O Centre for Science and Environment de Nova Deli publicou em 2017 o material: “Antibiotic Resistance in Poultry Environment – Spread of Resistance from Poultry Farm to Agricultural Field” onde determina as ligações entre o mau uso de antimicrobianos e os impactos ambientais na avicultura industrial, as ligações com a saúde pública, a gestão de resíduos e boas práticas recomendadas.
Neste estudo, amostras de solo foram coletadas de áreas agricultáveis na Índia onde a cama de aviário compostada é utilizada como complemento de adubação. Nestes solos foram isoladas espécies de bactérias E. coli, K. pneumoniae e S. lentus. Todas as cepas isoladas destas amostras apresentaram resistência multi drogas, inclusive algumas delas apresentaram resistência a medicamentos considerados de última geração no tratamento de infecções em hospitais.
Não existem legislações ou limites especificados para estes compostos em nenhum regramento ambiental brasileiro, portanto é necessário o desenvolvimento de pesquisa aplicada para determinação dos limites considerados seguros, das práticas de utilização destes resíduos como biofertilizantes, olhando não somente os critérios de matéria orgânica e nutrientes, mas também de metais (também utilizados na composição de rações) e de antimicrobianos.

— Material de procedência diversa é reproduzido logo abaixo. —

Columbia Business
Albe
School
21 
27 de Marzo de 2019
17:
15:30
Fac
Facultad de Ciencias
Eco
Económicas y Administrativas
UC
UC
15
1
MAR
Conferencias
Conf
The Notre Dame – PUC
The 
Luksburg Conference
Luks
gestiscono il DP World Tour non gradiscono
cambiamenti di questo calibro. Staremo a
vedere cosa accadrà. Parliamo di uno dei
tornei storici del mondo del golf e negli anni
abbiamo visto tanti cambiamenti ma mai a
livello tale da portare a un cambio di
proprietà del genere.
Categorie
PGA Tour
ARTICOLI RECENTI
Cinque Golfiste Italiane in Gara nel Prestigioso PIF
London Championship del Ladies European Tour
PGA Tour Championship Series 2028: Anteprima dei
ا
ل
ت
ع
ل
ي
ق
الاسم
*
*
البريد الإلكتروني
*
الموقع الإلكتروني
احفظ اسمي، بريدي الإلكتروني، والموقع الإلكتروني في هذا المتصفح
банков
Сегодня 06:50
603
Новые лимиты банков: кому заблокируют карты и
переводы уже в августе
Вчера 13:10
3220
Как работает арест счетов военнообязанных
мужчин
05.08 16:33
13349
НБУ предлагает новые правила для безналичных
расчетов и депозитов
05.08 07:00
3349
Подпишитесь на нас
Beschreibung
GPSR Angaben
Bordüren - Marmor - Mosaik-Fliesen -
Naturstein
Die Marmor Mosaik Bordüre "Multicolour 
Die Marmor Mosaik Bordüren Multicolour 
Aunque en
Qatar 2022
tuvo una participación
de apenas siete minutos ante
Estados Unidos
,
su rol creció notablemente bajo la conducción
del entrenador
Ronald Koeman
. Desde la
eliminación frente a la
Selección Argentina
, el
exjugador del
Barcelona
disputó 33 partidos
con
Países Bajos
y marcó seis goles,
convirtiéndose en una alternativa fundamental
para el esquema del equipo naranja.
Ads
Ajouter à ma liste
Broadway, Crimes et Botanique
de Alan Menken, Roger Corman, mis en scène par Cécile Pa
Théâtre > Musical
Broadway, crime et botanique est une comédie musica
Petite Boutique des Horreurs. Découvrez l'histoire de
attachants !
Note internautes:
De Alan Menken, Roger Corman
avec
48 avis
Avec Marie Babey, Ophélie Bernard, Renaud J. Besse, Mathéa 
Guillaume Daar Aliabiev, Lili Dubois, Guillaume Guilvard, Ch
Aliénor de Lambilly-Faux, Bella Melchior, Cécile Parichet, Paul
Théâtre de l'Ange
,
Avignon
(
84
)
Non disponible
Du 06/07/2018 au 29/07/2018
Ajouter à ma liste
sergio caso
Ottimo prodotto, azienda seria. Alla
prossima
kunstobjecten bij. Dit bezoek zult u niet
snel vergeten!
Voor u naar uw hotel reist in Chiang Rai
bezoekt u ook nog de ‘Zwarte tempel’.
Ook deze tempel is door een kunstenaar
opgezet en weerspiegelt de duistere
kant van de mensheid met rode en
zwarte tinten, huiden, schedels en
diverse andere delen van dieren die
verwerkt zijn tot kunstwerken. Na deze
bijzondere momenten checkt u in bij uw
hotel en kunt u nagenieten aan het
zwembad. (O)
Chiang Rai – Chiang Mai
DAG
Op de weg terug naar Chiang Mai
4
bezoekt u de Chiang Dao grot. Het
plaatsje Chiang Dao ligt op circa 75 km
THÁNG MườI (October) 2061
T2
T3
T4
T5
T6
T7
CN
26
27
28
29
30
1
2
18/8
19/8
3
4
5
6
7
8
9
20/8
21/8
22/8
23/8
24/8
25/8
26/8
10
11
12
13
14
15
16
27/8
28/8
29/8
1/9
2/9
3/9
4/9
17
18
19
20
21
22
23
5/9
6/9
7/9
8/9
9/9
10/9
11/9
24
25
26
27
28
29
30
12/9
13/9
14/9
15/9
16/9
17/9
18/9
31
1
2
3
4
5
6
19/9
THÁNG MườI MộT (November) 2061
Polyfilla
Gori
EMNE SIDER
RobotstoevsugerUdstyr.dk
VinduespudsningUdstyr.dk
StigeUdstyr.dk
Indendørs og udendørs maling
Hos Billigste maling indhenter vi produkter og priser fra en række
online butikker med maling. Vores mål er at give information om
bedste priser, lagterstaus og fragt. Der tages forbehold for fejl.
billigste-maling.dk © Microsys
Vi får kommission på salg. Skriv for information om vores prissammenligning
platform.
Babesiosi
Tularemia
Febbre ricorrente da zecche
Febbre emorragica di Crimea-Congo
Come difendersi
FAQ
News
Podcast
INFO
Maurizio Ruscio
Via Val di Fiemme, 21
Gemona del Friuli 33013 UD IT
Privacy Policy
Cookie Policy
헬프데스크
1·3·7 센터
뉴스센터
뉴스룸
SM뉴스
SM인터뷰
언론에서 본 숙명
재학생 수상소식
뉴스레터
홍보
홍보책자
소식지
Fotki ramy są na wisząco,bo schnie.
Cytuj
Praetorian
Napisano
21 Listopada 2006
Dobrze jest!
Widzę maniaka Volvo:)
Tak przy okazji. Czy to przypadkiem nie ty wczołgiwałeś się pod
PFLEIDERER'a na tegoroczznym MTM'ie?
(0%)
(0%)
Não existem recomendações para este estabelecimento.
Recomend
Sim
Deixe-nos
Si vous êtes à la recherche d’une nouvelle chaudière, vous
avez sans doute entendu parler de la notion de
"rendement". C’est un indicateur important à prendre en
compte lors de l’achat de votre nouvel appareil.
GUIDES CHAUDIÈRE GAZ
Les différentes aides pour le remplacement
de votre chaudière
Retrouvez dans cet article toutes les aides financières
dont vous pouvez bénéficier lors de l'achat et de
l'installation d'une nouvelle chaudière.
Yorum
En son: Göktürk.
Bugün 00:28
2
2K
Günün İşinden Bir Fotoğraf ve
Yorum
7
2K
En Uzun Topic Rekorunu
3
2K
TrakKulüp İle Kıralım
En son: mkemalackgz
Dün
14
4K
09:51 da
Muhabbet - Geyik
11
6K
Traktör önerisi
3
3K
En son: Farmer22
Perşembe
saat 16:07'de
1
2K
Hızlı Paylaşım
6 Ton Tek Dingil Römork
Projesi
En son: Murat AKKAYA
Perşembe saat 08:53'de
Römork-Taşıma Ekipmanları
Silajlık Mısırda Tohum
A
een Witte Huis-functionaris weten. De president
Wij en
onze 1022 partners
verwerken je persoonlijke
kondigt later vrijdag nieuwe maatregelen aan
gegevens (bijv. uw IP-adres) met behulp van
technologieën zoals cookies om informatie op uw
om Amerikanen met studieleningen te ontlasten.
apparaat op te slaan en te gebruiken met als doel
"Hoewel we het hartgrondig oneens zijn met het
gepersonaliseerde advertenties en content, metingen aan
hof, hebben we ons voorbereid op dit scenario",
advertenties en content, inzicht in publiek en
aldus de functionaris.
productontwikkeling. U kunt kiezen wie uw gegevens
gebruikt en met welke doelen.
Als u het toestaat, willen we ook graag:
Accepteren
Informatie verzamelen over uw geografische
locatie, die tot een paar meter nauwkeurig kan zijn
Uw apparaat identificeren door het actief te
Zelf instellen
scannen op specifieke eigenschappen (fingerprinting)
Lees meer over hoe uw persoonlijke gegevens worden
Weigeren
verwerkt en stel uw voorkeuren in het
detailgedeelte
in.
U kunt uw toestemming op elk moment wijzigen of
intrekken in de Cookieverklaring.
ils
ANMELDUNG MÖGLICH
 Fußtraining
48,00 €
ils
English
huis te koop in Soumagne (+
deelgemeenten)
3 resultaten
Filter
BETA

As técnicas utilizadas até o momento para tratamento e adequação destes resíduos (biodigestão, tratamento aeróbico ou compostagem) são completamente ineficazes na eliminação destes poluentes.
É mandatório que o MAPA, em conjunto com todos os stakeholders da cadeia produtiva tenham suporte científico e institucional, para avaliar não somente as práticas seguras de uso dos antimicrobianos na criação de animais, mas também em controlar e orientar sobre os impactos ambientais decorrentes do uso dos resíduos da produção na fabricação de compostos orgânicos ou na aplicação em solo de biofertilizantes.